The O&M large language model can learn and reason, and through the training of a large number of O&M scripts and data, it can master the rules and best practices of writing O&M scripts. When O&M personnel need to write scripts, they interact with the model in natural language, input relevant requirements and parameters, and the model automatically generates script code that meets the requirements based on its built-in knowledge base and reasoning ability. Secondly, the O&M model can check errors and optimize. During the scripting process, the model is able to check the correctness of the code, discover potential problems, and provide corresponding suggestions, which reduces the error rate of the O&M staff in scripting, improves the quality of the scripts, and pushes the management of O&M scripts to a more intelligent level. Traditional script management often relies on manual review and modification, which is less efficient. With the help of the O&M large language model, an automated script review and modification system can be established.

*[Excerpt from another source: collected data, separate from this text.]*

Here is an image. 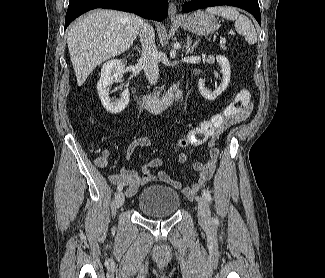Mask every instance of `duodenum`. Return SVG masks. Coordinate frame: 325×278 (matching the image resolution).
I'll return each mask as SVG.
<instances>
[{"label": "duodenum", "mask_w": 325, "mask_h": 278, "mask_svg": "<svg viewBox=\"0 0 325 278\" xmlns=\"http://www.w3.org/2000/svg\"><path fill=\"white\" fill-rule=\"evenodd\" d=\"M181 82L176 83L173 87L161 98H151L147 96L141 97V102L153 113H160L168 109L176 98V93Z\"/></svg>", "instance_id": "1"}]
</instances>
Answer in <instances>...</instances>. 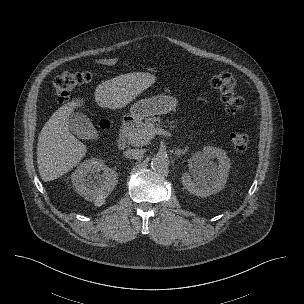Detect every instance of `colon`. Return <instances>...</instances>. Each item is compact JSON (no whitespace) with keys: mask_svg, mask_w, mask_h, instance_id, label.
Returning <instances> with one entry per match:
<instances>
[{"mask_svg":"<svg viewBox=\"0 0 304 304\" xmlns=\"http://www.w3.org/2000/svg\"><path fill=\"white\" fill-rule=\"evenodd\" d=\"M91 71H66L56 78L53 84V94L60 104L69 100L71 92L78 86L86 84L93 79ZM211 85L221 96L226 112L234 114L244 106V98L237 92L236 81L232 74L223 70L211 78ZM102 128H108L109 123L102 121ZM230 142L235 150L243 152L248 148L249 137L242 132L230 134Z\"/></svg>","mask_w":304,"mask_h":304,"instance_id":"colon-1","label":"colon"}]
</instances>
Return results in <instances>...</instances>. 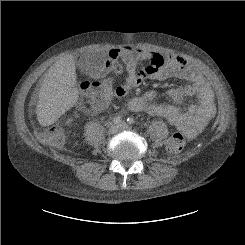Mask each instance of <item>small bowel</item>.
I'll return each mask as SVG.
<instances>
[{"label":"small bowel","mask_w":245,"mask_h":245,"mask_svg":"<svg viewBox=\"0 0 245 245\" xmlns=\"http://www.w3.org/2000/svg\"><path fill=\"white\" fill-rule=\"evenodd\" d=\"M112 60L121 58L125 65L126 76L124 82L112 88L110 93H100L90 89H83L85 104L80 109L89 115L103 111L114 97L123 98L132 89L145 85L150 80H166L180 78L190 83L168 90L167 95L172 103L165 104L159 101L156 94L147 92L128 101V108L134 112H144L151 116L165 118L177 130L192 137L203 129L214 114V95L209 83L195 68L179 55L160 53L150 50H141L135 57L129 55L128 47H115L110 50ZM163 65H160V62ZM146 62L143 68L139 65ZM111 70V61H107L98 75L103 77ZM71 69L67 70L70 77ZM196 95L199 104L187 110L178 106L184 98Z\"/></svg>","instance_id":"obj_1"}]
</instances>
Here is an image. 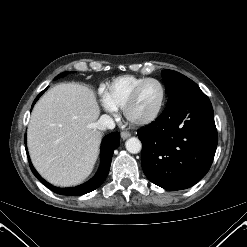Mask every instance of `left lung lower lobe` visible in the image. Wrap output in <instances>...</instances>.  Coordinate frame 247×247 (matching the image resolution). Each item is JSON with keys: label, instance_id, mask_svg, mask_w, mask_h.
Returning <instances> with one entry per match:
<instances>
[{"label": "left lung lower lobe", "instance_id": "0a47b994", "mask_svg": "<svg viewBox=\"0 0 247 247\" xmlns=\"http://www.w3.org/2000/svg\"><path fill=\"white\" fill-rule=\"evenodd\" d=\"M138 137L151 182L167 190L195 185L208 172L218 142L209 98L201 90L177 96Z\"/></svg>", "mask_w": 247, "mask_h": 247}]
</instances>
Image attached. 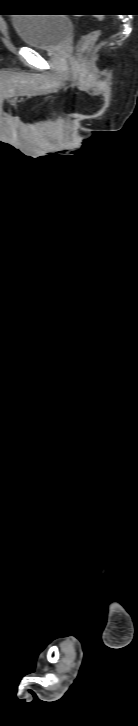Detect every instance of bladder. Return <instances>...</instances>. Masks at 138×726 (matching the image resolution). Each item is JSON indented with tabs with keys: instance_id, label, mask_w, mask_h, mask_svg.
<instances>
[{
	"instance_id": "1",
	"label": "bladder",
	"mask_w": 138,
	"mask_h": 726,
	"mask_svg": "<svg viewBox=\"0 0 138 726\" xmlns=\"http://www.w3.org/2000/svg\"><path fill=\"white\" fill-rule=\"evenodd\" d=\"M43 15L52 17L39 18ZM12 26L24 45L38 49L58 48L72 29L64 14H21L12 20Z\"/></svg>"
}]
</instances>
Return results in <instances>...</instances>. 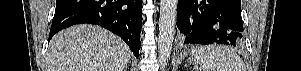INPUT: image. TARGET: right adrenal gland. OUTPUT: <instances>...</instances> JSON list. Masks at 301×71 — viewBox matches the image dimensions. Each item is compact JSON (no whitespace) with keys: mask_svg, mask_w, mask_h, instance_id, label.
<instances>
[{"mask_svg":"<svg viewBox=\"0 0 301 71\" xmlns=\"http://www.w3.org/2000/svg\"><path fill=\"white\" fill-rule=\"evenodd\" d=\"M127 67H128V66L126 65L124 71H127Z\"/></svg>","mask_w":301,"mask_h":71,"instance_id":"right-adrenal-gland-1","label":"right adrenal gland"}]
</instances>
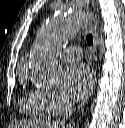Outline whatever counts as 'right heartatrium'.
<instances>
[{"label":"right heart atrium","mask_w":125,"mask_h":128,"mask_svg":"<svg viewBox=\"0 0 125 128\" xmlns=\"http://www.w3.org/2000/svg\"><path fill=\"white\" fill-rule=\"evenodd\" d=\"M49 113L58 114L68 107V102L56 91L47 88H41L35 91Z\"/></svg>","instance_id":"1"}]
</instances>
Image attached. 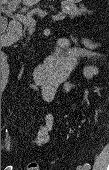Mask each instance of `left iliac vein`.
Returning a JSON list of instances; mask_svg holds the SVG:
<instances>
[{
    "mask_svg": "<svg viewBox=\"0 0 109 170\" xmlns=\"http://www.w3.org/2000/svg\"><path fill=\"white\" fill-rule=\"evenodd\" d=\"M77 170H83V166H78Z\"/></svg>",
    "mask_w": 109,
    "mask_h": 170,
    "instance_id": "left-iliac-vein-1",
    "label": "left iliac vein"
}]
</instances>
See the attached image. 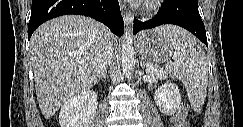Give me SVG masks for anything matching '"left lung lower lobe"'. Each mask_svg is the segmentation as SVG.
Returning <instances> with one entry per match:
<instances>
[{"mask_svg": "<svg viewBox=\"0 0 243 127\" xmlns=\"http://www.w3.org/2000/svg\"><path fill=\"white\" fill-rule=\"evenodd\" d=\"M162 24L181 26L207 45L205 26L198 11V0H164L158 14L146 21L134 19L133 33L151 29Z\"/></svg>", "mask_w": 243, "mask_h": 127, "instance_id": "obj_1", "label": "left lung lower lobe"}]
</instances>
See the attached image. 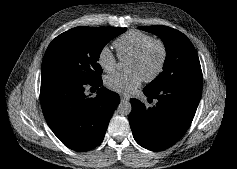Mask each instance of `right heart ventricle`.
<instances>
[{
	"mask_svg": "<svg viewBox=\"0 0 237 169\" xmlns=\"http://www.w3.org/2000/svg\"><path fill=\"white\" fill-rule=\"evenodd\" d=\"M153 37L147 33L131 30L114 41L118 56L122 59L129 58L138 52L145 44L151 41Z\"/></svg>",
	"mask_w": 237,
	"mask_h": 169,
	"instance_id": "right-heart-ventricle-1",
	"label": "right heart ventricle"
}]
</instances>
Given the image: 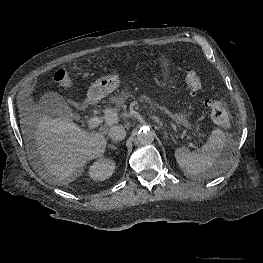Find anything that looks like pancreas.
<instances>
[{"instance_id": "pancreas-1", "label": "pancreas", "mask_w": 263, "mask_h": 263, "mask_svg": "<svg viewBox=\"0 0 263 263\" xmlns=\"http://www.w3.org/2000/svg\"><path fill=\"white\" fill-rule=\"evenodd\" d=\"M127 98H135L131 94H129L127 91H123L121 95V99H127ZM138 102L140 103H147L151 106L152 110H155V105L151 102V100L146 96H141L138 98Z\"/></svg>"}]
</instances>
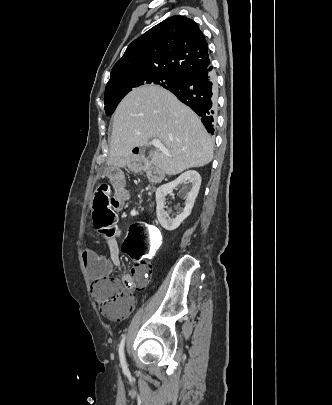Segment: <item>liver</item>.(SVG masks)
I'll return each mask as SVG.
<instances>
[{"instance_id":"6515ba94","label":"liver","mask_w":332,"mask_h":405,"mask_svg":"<svg viewBox=\"0 0 332 405\" xmlns=\"http://www.w3.org/2000/svg\"><path fill=\"white\" fill-rule=\"evenodd\" d=\"M150 139H159L170 154L155 151L151 159L167 175L205 166L213 158V141L200 118L159 86L134 89L116 108L109 162L124 165L132 149Z\"/></svg>"}]
</instances>
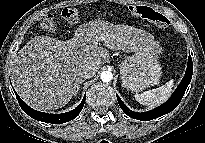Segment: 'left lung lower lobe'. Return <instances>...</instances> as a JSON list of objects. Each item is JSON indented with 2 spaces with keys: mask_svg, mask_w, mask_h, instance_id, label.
<instances>
[{
  "mask_svg": "<svg viewBox=\"0 0 205 143\" xmlns=\"http://www.w3.org/2000/svg\"><path fill=\"white\" fill-rule=\"evenodd\" d=\"M192 72H193L192 58L189 55L188 67H187L185 76L182 79L179 86L177 87V89L175 90V92L173 93V95L170 97V99L167 102H165L161 106H159L151 111L144 112V113L133 112L128 107H126L125 104L122 102V100L119 98V96L116 95L118 103H119L121 109L128 116H130L131 118L137 119V120L149 121V120H153L155 118H158L160 116H163V115L171 112L172 110H174L178 106V104L180 103V101H181L190 81H191Z\"/></svg>",
  "mask_w": 205,
  "mask_h": 143,
  "instance_id": "left-lung-lower-lobe-1",
  "label": "left lung lower lobe"
}]
</instances>
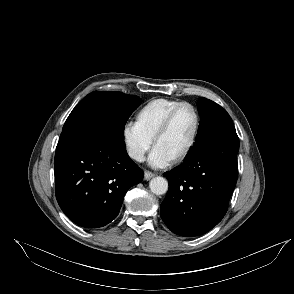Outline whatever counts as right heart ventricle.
I'll list each match as a JSON object with an SVG mask.
<instances>
[{"label": "right heart ventricle", "instance_id": "obj_1", "mask_svg": "<svg viewBox=\"0 0 294 294\" xmlns=\"http://www.w3.org/2000/svg\"><path fill=\"white\" fill-rule=\"evenodd\" d=\"M181 103L177 100L156 98L144 104L136 113V123L151 139L167 113Z\"/></svg>", "mask_w": 294, "mask_h": 294}]
</instances>
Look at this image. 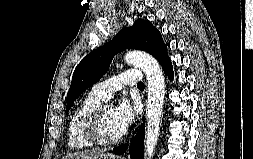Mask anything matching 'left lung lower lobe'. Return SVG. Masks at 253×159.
Listing matches in <instances>:
<instances>
[{
	"instance_id": "left-lung-lower-lobe-1",
	"label": "left lung lower lobe",
	"mask_w": 253,
	"mask_h": 159,
	"mask_svg": "<svg viewBox=\"0 0 253 159\" xmlns=\"http://www.w3.org/2000/svg\"><path fill=\"white\" fill-rule=\"evenodd\" d=\"M162 68L164 69L165 74L172 80L173 78V68L168 58L163 64ZM144 134H145V125H141L135 138L132 140L129 146V154L131 159H143L144 156ZM128 149V144L119 146L113 149L117 154H123Z\"/></svg>"
}]
</instances>
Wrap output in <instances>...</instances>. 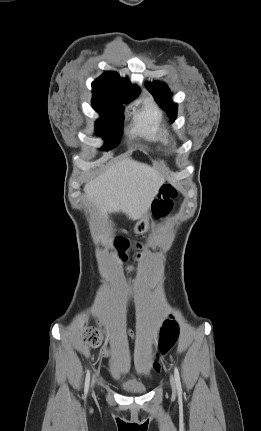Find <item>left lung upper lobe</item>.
I'll return each mask as SVG.
<instances>
[{"label":"left lung upper lobe","instance_id":"5c2ea615","mask_svg":"<svg viewBox=\"0 0 261 431\" xmlns=\"http://www.w3.org/2000/svg\"><path fill=\"white\" fill-rule=\"evenodd\" d=\"M146 87L156 98L159 106L167 112L171 122H174L177 116V104L171 101V92L167 86L160 82H147Z\"/></svg>","mask_w":261,"mask_h":431}]
</instances>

When the operation and maintenance personnel write scripts and submit them to the model for review, the model will review the scripts and make optimization suggestions based on its built-in rules and best practices.

3 Summary and Outlook

This research topic has carried out research on the technology related to the large language model, combined with the business requirements in the field of operation and maintenance, built a large language model of operation and maintenance, and explored the scenarios of knowledge quiz, intelligent assistant of operation and maintenance, and code generation, etc., and realized the innovative application through the human-computer dialogue, text synthesis, and semantic recognition under the support of the capability of the large language model of operation and maintenance, and improved the online knowledge service through the expansion of the relevant corpus and the operation and maintenance knowledge base, and promoted the skill improvement of operation and maintenance personnel. By expanding the relevant corpus and operation and maintenance knowledge base, the online knowledge service can be improved, the skills of operation and maintenance personnel can be improved, and intelligent operation and maintenance can be promoted to a higher level. Looking forward to the application of large language model in the field of intelligent operation and maintenance, the next step will be to continue to carry out research and exploration, and practice in the areas of operation and maintenance scene mining, operation and maintenance data management, and operation and maintenance tool ecological construction.

 

Note: This topic was awarded the Third Prize of Industry Co-Research Topics in 2023 by the Securities Information Technology Research and Development Center (Shanghai).